- _Directions for this task_
What lines below contain the word "button"? Please pull each one out.

(Stored records)
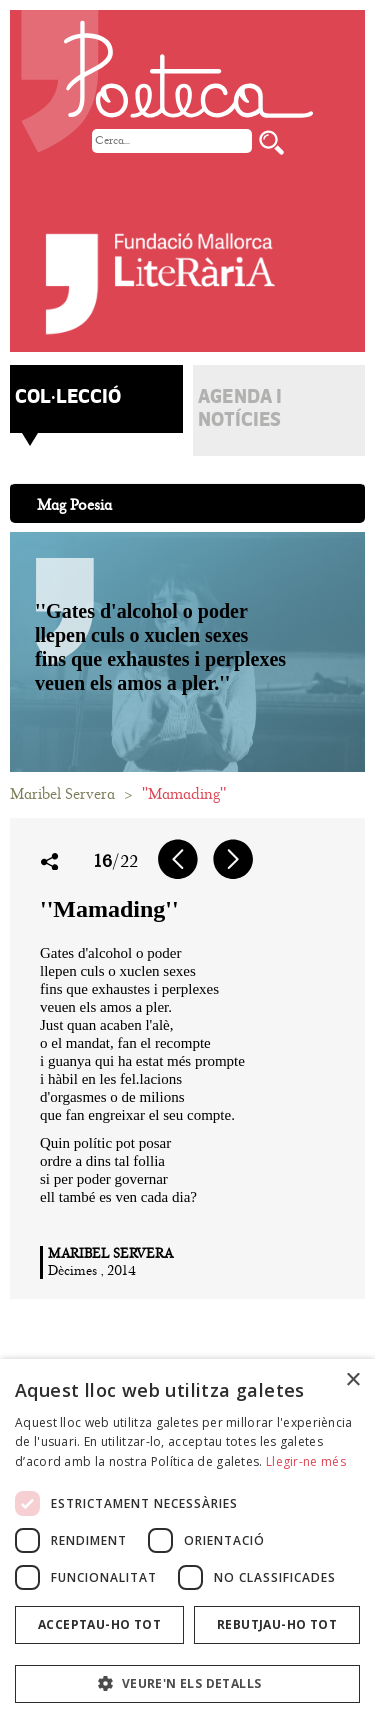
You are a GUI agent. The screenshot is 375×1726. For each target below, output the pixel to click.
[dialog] (187, 1542)
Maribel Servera (62, 794)
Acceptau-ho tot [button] (99, 1624)
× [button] (352, 1380)
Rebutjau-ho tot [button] (277, 1624)
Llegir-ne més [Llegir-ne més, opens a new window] (306, 1461)
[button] (187, 1684)
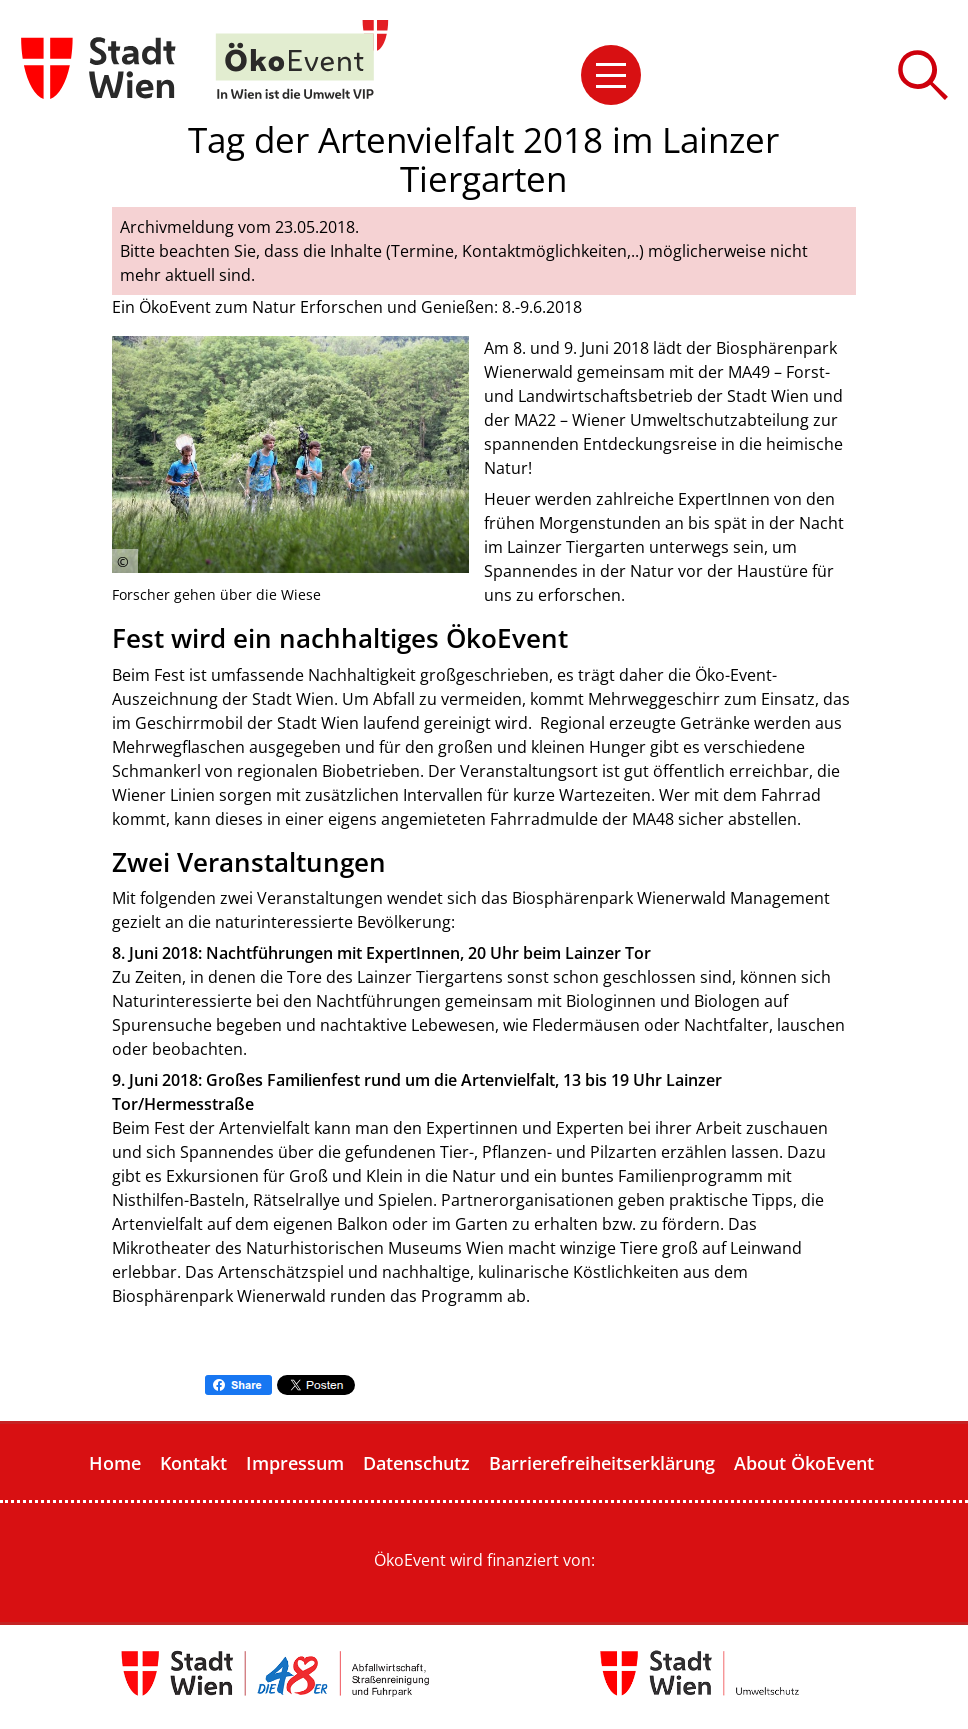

- _Exercise answer_
Acceptau-ho tot [button] (99, 1624)
× [button] (352, 1380)
Rebutjau-ho tot [button] (277, 1624)
[button] (187, 1684)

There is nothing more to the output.